Beginning with the first entry, set down each one exactly as shown.

Saved entries:
==================================================

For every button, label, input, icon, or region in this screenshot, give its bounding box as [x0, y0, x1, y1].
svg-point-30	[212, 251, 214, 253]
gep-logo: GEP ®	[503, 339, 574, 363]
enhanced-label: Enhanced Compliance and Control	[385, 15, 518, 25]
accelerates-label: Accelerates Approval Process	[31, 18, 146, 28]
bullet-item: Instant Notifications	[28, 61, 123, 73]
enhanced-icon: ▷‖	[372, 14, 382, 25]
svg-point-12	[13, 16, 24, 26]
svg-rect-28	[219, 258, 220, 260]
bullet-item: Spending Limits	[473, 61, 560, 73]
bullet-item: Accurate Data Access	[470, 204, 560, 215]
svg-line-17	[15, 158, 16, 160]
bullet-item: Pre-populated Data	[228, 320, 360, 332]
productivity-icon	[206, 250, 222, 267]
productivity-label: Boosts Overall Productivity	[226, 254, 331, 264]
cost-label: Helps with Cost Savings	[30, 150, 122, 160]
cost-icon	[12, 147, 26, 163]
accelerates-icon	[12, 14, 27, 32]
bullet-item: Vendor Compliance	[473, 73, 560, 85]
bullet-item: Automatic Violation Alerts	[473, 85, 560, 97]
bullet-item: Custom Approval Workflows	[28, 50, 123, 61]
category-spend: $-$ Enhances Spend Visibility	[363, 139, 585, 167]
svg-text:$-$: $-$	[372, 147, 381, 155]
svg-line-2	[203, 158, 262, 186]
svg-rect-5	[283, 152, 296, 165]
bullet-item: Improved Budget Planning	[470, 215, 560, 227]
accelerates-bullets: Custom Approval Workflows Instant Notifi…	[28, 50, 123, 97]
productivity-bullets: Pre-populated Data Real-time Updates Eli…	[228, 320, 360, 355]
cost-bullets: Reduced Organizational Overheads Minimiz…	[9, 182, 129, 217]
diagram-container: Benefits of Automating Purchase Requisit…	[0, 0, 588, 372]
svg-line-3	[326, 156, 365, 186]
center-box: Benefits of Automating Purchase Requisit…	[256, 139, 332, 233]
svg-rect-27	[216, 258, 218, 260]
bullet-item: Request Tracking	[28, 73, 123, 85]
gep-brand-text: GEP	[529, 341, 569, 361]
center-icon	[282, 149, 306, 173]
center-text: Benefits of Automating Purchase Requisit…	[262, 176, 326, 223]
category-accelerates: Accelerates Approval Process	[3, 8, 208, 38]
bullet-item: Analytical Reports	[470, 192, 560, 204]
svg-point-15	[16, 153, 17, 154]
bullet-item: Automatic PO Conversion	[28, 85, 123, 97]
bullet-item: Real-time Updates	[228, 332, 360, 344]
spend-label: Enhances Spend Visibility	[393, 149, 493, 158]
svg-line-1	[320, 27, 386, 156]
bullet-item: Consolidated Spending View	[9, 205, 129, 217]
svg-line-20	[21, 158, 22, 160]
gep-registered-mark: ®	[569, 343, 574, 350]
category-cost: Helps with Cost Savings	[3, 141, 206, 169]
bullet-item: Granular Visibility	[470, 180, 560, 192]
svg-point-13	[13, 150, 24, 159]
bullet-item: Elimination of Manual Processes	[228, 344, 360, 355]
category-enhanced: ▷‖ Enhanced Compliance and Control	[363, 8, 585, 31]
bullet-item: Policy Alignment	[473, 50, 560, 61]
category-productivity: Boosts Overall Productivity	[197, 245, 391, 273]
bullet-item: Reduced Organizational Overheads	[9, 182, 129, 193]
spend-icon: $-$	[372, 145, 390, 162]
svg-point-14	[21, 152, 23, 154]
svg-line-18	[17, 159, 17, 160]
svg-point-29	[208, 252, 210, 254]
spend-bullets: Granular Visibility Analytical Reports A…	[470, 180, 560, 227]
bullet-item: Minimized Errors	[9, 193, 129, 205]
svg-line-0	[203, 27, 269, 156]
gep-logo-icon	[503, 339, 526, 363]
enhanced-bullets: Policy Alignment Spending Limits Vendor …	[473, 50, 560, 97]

==================================================

- _Response to this task_
For every button, label, input, icon, or region in this screenshot, give its bounding box as [x0, y0, x1, y1].
svg-point-30	[212, 251, 214, 253]
gep-logo: GEP ®	[503, 339, 574, 363]
enhanced-label: Enhanced Compliance and Control	[385, 15, 518, 25]
accelerates-label: Accelerates Approval Process	[31, 18, 146, 28]
bullet-item: Instant Notifications	[28, 61, 123, 73]
enhanced-icon: ▷‖	[372, 14, 382, 25]
svg-point-12	[13, 16, 24, 26]
svg-rect-28	[219, 258, 220, 260]
bullet-item: Spending Limits	[473, 61, 560, 73]
bullet-item: Accurate Data Access	[470, 204, 560, 215]
svg-line-17	[15, 158, 16, 160]
bullet-item: Pre-populated Data	[228, 320, 360, 332]
productivity-icon	[206, 250, 222, 267]
productivity-label: Boosts Overall Productivity	[226, 254, 331, 264]
cost-label: Helps with Cost Savings	[30, 150, 122, 160]
cost-icon	[12, 147, 26, 163]
accelerates-icon	[12, 14, 27, 32]
bullet-item: Vendor Compliance	[473, 73, 560, 85]
bullet-item: Automatic Violation Alerts	[473, 85, 560, 97]
bullet-item: Custom Approval Workflows	[28, 50, 123, 61]
category-spend: $-$ Enhances Spend Visibility	[363, 139, 585, 167]
svg-text:$-$: $-$	[372, 147, 381, 155]
svg-line-2	[203, 158, 262, 186]
svg-rect-5	[283, 152, 296, 165]
bullet-item: Improved Budget Planning	[470, 215, 560, 227]
accelerates-bullets: Custom Approval Workflows Instant Notifi…	[28, 50, 123, 97]
productivity-bullets: Pre-populated Data Real-time Updates Eli…	[228, 320, 360, 355]
cost-bullets: Reduced Organizational Overheads Minimiz…	[9, 182, 129, 217]
diagram-container: Benefits of Automating Purchase Requisit…	[0, 0, 588, 372]
svg-line-3	[326, 156, 365, 186]
center-box: Benefits of Automating Purchase Requisit…	[256, 139, 332, 233]
svg-rect-27	[216, 258, 218, 260]
bullet-item: Request Tracking	[28, 73, 123, 85]
gep-brand-text: GEP	[529, 341, 569, 361]
center-icon	[282, 149, 306, 173]
center-text: Benefits of Automating Purchase Requisit…	[262, 176, 326, 223]
category-accelerates: Accelerates Approval Process	[3, 8, 208, 38]
bullet-item: Analytical Reports	[470, 192, 560, 204]
svg-point-15	[16, 153, 17, 154]
bullet-item: Automatic PO Conversion	[28, 85, 123, 97]
bullet-item: Real-time Updates	[228, 332, 360, 344]
spend-label: Enhances Spend Visibility	[393, 149, 493, 158]
svg-line-1	[320, 27, 386, 156]
bullet-item: Consolidated Spending View	[9, 205, 129, 217]
svg-line-20	[21, 158, 22, 160]
gep-registered-mark: ®	[569, 343, 574, 350]
category-cost: Helps with Cost Savings	[3, 141, 206, 169]
bullet-item: Granular Visibility	[470, 180, 560, 192]
svg-point-13	[13, 150, 24, 159]
bullet-item: Elimination of Manual Processes	[228, 344, 360, 355]
category-enhanced: ▷‖ Enhanced Compliance and Control	[363, 8, 585, 31]
bullet-item: Policy Alignment	[473, 50, 560, 61]
category-productivity: Boosts Overall Productivity	[197, 245, 391, 273]
bullet-item: Reduced Organizational Overheads	[9, 182, 129, 193]
spend-icon: $-$	[372, 145, 390, 162]
svg-point-14	[21, 152, 23, 154]
svg-line-18	[17, 159, 17, 160]
svg-point-29	[208, 252, 210, 254]
spend-bullets: Granular Visibility Analytical Reports A…	[470, 180, 560, 227]
bullet-item: Minimized Errors	[9, 193, 129, 205]
svg-line-0	[203, 27, 269, 156]
gep-logo-icon	[503, 339, 526, 363]
enhanced-bullets: Policy Alignment Spending Limits Vendor …	[473, 50, 560, 97]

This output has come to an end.